# HDMI, insulated wall



## robnj772 (Jan 15, 2008)

That same way any other wire is fished in.


----------



## 99cents (Aug 20, 2012)

Gee thanks. I'm not fishing, this is rough-in.


----------



## 99cents (Aug 20, 2012)

I'm thinking the cheap and dirty way is just to put a plaster ring at receptacle height, another one at the TV and run the HDMI between the two on the warm side of the VB.


----------



## LGLS (Nov 10, 2007)

99cents said:


> How do you guys run HDMI to a wall mount TV without damaging the vapour barrier?


I'm coming up to Canada to tear the U right off your keyboard.


----------



## 99cents (Aug 20, 2012)

IslandGuy said:


> I'm coming up to Canada to tear the U right off your keyboard.


Okay, I'll give you my address. It's the house with the Harleys parked in front and the windows painted black. Don't bother knocking, just walk in.


----------



## Glock23gp (Mar 10, 2014)

I install a 1 1/4" pvc pipe chase in new homes with a low voltage ring on top and bottom for any future in the wall cables between reciever and tv location

Sent from my Galaxy S3 Mobile Command Center


----------



## robnj772 (Jan 15, 2008)

99cents said:


> Gee thanks.

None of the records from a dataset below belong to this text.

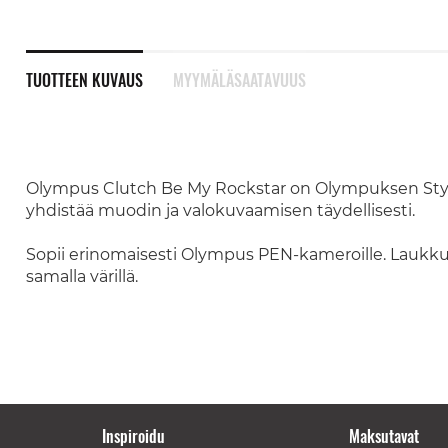
TUOTTEEN KUVAUS
MYYMÄLÄSAATAVUUS
Olympus Clutch Be My Rockstar on Olympuksen Style
yhdistää muodin ja valokuvaamisen täydellisesti.
Sopii erinomaisesti Olympus PEN-kameroille. Laukku
samalla värillä.
Inspiroidu
Maksutavat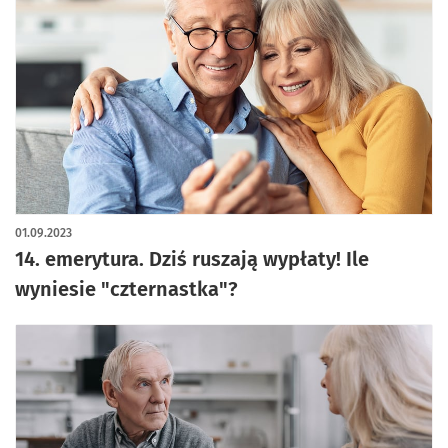
artykuł z galerią zdjęć
01.09.2023
14. emerytura. Dziś ruszają wypłaty! Ile
wyniesie "czternastka"?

I'm not fishing, this is rough-in.


Well then in that case the same way you would put an outlet in the wall.

This seems like a DIY post


----------



## FrunkSlammer (Aug 31, 2013)

Put a data ring up with a boot behind it. Insulators will tape it sealed.


----------



## 99cents (Aug 20, 2012)

robnj772 said:


> Well then in that case the same way you would put an outlet in the wall.
> 
> This seems like a DIY post


You don't understand air infiltration, do you? On second thought maybe you do...


----------